Lane was not entirely satisfied with what he had been told, but he knew that Foster had said all he meant to say. One thing stuck in his mind as the gist of the hint. The attorney was advising him to go to the court-house and check up the marriage licenses.
He walked across to the Equitable Building and dropped in on his cousin James. Cunningham rose to meet him a bit stiffly. The cattleman knew that Jack had already been in to see him or had got him on the wire.
Kirby brushed through any embarrassment there might be and told frankly why he had come.
“I’ve had a sort of row with Jack. Under the circumstances I don’t feel that I ought to let you stay on my bond. It might create ill-feelin’ between you an’ him. So I’m arrangin’ to have some Wyoming friends put up whatever’s required. You’ll understand I haven’t any bad feeling against you, or against him for that matter. You’ve been bully all through this thing, an’ I’m certainly in your debt.”
“What’s the trouble between you about?” asked James.
“I’ve found out that he an’ Miss Harriman were in Uncle James’s rooms the night he was killed. I want them to come through an’ tell what they know.”
“How did you find that out?”
The eyes of the oil broker were hard as jade. They looked straight into those of his cousin.
“I can’t tell you that exactly. Put two an’ two together.”
“You mean you guess they were there. You don’t know it.”
A warm, friendly smile lit the brown face of the rough rider. He wanted to remain on good terms with James if he could. “I don’t know it in a legal sense. Morally, I’m convinced of it.”
“Even though they deny it.”
“Practically they admitted rather than denied.”
“Do you think it was quite straight, Kirby, to go to Miss Harriman with such a trumped-up charge? I don’t. I confess I’m surprised at you.” In voice and expression James showed his disappointment.
“It isn’t a trumped-up charge. I wanted to know the truth from her.”
“Why didn’t you go to Jack, then?"’
“I didn’t know at that time Jack was the man with her.”

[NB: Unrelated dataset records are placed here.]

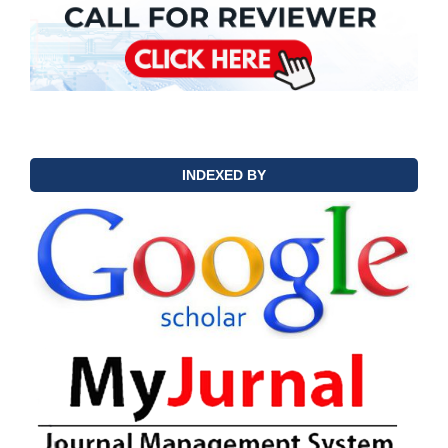
INDEXED BY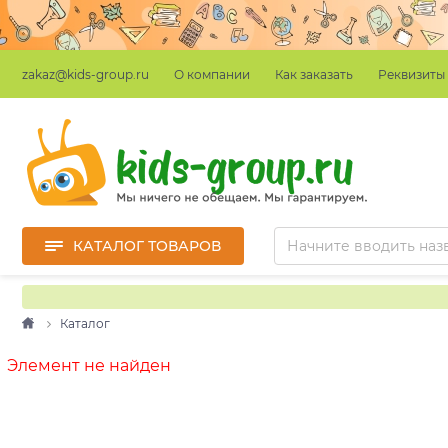
О компании
Как заказать
Реквизиты
zakaz@kids-group.ru
КАТАЛОГ ТОВАРОВ
Каталог
Элемент не найден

“You don’t know it now. You don’t know she was there. In point of fact the idea is ridiculous. You surely don’t think for a moment that she had anything to do with Uncle James’s death.”
“No; not in the sense that she helped bring it about. But she knows somethin’ she’s hidin’.”
“That’s absurd. Your imagination is too active, Kirby.”
“Can’t agree with you.” Lane met him eye to eye.
“Grant for the sake of argument that she was in Uncle’s room that night. Your friend Miss Rose McLean was there, too—by her own confession. When she came to Jack and me with her story, we respected it. We did not insist on knowing why she was there, and it was of her own free will she told us. Yet you go to our friend and distress her by implications that must shock and wound her. Was that generous? Was it even fair?”